Iranian Deputy Foreign Minister Majid Takht Ravanchi lambasted German Chancellor Angela Merkel for her "unreal and unconstructive" remarks, and said Tehran's missile program doesn’t violate the UN Security Council resolution 2231.
"We have announced that our missile activities are for defensive purposes, aren’t related to the Joint Comprehensive Plan of Action (the last July nuclear deal inked by Iran and the world powers) and don’t violate the JCPOA and (UNSC) Resolution 2231," Takht Ravanchi said on Sunday.
He said Iran's missiles are no way in violation of Resolution 2231 as have not been designed to carry nuclear warheads.
"Therefore, Mrs.

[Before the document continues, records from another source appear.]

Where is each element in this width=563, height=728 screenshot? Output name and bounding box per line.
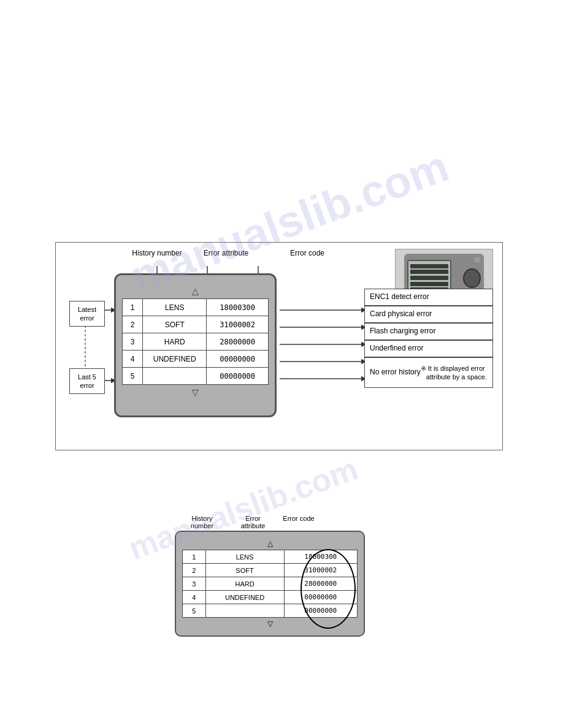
- error-descriptions: ENC1 detect error Card physical error Fl…: [364, 289, 493, 388]
- row4-attr: UNDEFINED: [143, 351, 207, 368]
- row5-attr: [143, 368, 207, 385]
- s-row3-num: 3: [183, 577, 206, 591]
- main-diagram: History number Error attribute Error cod…: [55, 242, 503, 450]
- table-row: 3 HARD 28000000: [123, 333, 269, 351]
- latest-error-label: Latesterror: [69, 301, 105, 327]
- small-up-arrow: △: [267, 539, 273, 548]
- table-row: 5 00000000: [183, 604, 358, 618]
- s-row5-attr: [205, 604, 284, 618]
- row5-num: 5: [123, 368, 143, 385]
- table-row: 5 00000000: [123, 368, 269, 385]
- attribute-label: Error attribute: [191, 249, 261, 257]
- row1-attr: LENS: [143, 299, 207, 316]
- small-history-label: History number: [182, 515, 222, 529]
- table-row: 1 LENS 18000300: [183, 550, 358, 564]
- table-row: 3 HARD 28000000: [183, 577, 358, 591]
- error1-box: ENC1 detect error: [364, 289, 493, 306]
- s-row1-code: 18000300: [284, 550, 357, 564]
- error5-box: No error history※ It is displayed error …: [364, 357, 493, 388]
- small-down-arrow: ▽: [267, 620, 273, 628]
- column-labels: History number Error attribute Error cod…: [129, 249, 405, 257]
- s-row4-num: 4: [183, 591, 206, 604]
- s-row2-num: 2: [183, 564, 206, 577]
- error3-box: Flash charging error: [364, 323, 493, 340]
- small-lcd-wrapper: △ 1 LENS 18000300 2 SOFT 31000002 3 HARD…: [175, 531, 383, 637]
- s-row3-attr: HARD: [205, 577, 284, 591]
- error2-box: Card physical error: [364, 306, 493, 323]
- s-row1-attr: LENS: [205, 550, 284, 564]
- down-arrow: ▽: [192, 387, 199, 397]
- last5-error-box: Last 5error: [69, 368, 105, 394]
- row5-code: 00000000: [207, 368, 269, 385]
- last5-error-label: Last 5error: [69, 368, 105, 394]
- s-row3-code: 28000000: [284, 577, 357, 591]
- up-arrow: △: [192, 286, 199, 296]
- row4-num: 4: [123, 351, 143, 368]
- row3-num: 3: [123, 333, 143, 351]
- error4-box: Underfined error: [364, 340, 493, 357]
- s-row5-code: 00000000: [284, 604, 357, 618]
- table-row: 4 UNDEFINED 00000000: [123, 351, 269, 368]
- small-lcd-table: 1 LENS 18000300 2 SOFT 31000002 3 HARD 2…: [182, 550, 358, 618]
- code-label: Error code: [280, 249, 335, 257]
- small-column-labels: History number Error attribute Error cod…: [182, 515, 383, 529]
- row3-attr: HARD: [143, 333, 207, 351]
- table-row: 4 UNDEFINED 00000000: [183, 591, 358, 604]
- table-row: 1 LENS 18000300: [123, 299, 269, 316]
- row2-attr: SOFT: [143, 316, 207, 333]
- s-row5-num: 5: [183, 604, 206, 618]
- s-row4-attr: UNDEFINED: [205, 591, 284, 604]
- lcd-device: △ 1 LENS 18000300 2 SOFT 31000002 3 HARD…: [114, 273, 277, 417]
- s-row1-num: 1: [183, 550, 206, 564]
- row1-num: 1: [123, 299, 143, 316]
- table-row: 2 SOFT 31000002: [183, 564, 358, 577]
- row2-num: 2: [123, 316, 143, 333]
- small-code-label: Error code: [280, 515, 317, 529]
- row3-code: 28000000: [207, 333, 269, 351]
- history-label: History number: [129, 249, 185, 257]
- s-row2-code: 31000002: [284, 564, 357, 577]
- s-row2-attr: SOFT: [205, 564, 284, 577]
- row2-code: 31000002: [207, 316, 269, 333]
- small-attribute-label: Error attribute: [233, 515, 273, 529]
- row1-code: 18000300: [207, 299, 269, 316]
- table-row: 2 SOFT 31000002: [123, 316, 269, 333]
- s-row4-code: 00000000: [284, 591, 357, 604]
- small-lcd-device: △ 1 LENS 18000300 2 SOFT 31000002 3 HARD…: [175, 531, 365, 637]
- lcd-table: 1 LENS 18000300 2 SOFT 31000002 3 HARD 2…: [122, 298, 269, 385]
- row4-code: 00000000: [207, 351, 269, 368]
- small-diagram-area: History number Error attribute Error cod…: [175, 515, 383, 637]
- latest-error-box: Latesterror: [69, 301, 105, 327]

Merkel's remarks are far from reality and are not constructive and we certainly don’t expect a country with which we have friendly relations to take such positions," Takht Ravanchi said.
Also on Saturday, the Iranian foreign ministry lashed out at Merkel for her "unconstructive" comments against Tehran's missile program, and underlined the country's firm determination to continue progress in defense fields.
"The Islamic Republic of Iran has announced many times that its missile program is fully defensive and has not been designed to carry nuclear warheads at all; therefore, it doesn’t violate UN Security Council Resolution 2231 and is no way related to the Joint Comprehensive Plan of Action (nuclear agreement between Iran and the world powers inked last July)," Foreign Ministry Spokesman Bahram Qassemi said.
"The Islamic Republic of Iran has repeatedly stated that it will highly strongly continue its missile program based on its defensive doctrines and national security calculus and such remarks have no influence on the country's legitimate missile program at all," he added.
Merkel said in the Bundestag on Thursday that Iran "continued unabated to develop its rocket program in conflict with the relevant provisions of the UN Security Council”.
Merkel claimed that NATO's anti-missile system targets Iran's rocket program and was "developed purely for defense".
Their claims came as Iranian President Hassan Rouhani underlined in March the defensive nature of his country's missile program, and advised foreign powers to adopt the policy of peace and friendship instead of enmity and distrust.
"Our people dislike tensions. Countries which have maintained the path of tension are advised to return to the path of peace and friendship. Those who unfairly took our missile test case to the UN Security Council came back disappointed," Rouhani told reporters in Tehran after a cabinet meeting.
"We have no intention to invade our neighbors. Our missile program is completely for defense purposes," he added.
Also in February, Iranian Army Chief Commander Ataollah Salehi said Tehran will continue to develop its missile program as it doesn't violate the terms of its recent nuclear deal with the world powers.
“We are fulfilling our work and will continue in the future to strengthen and develop our missile program,” Salehi said.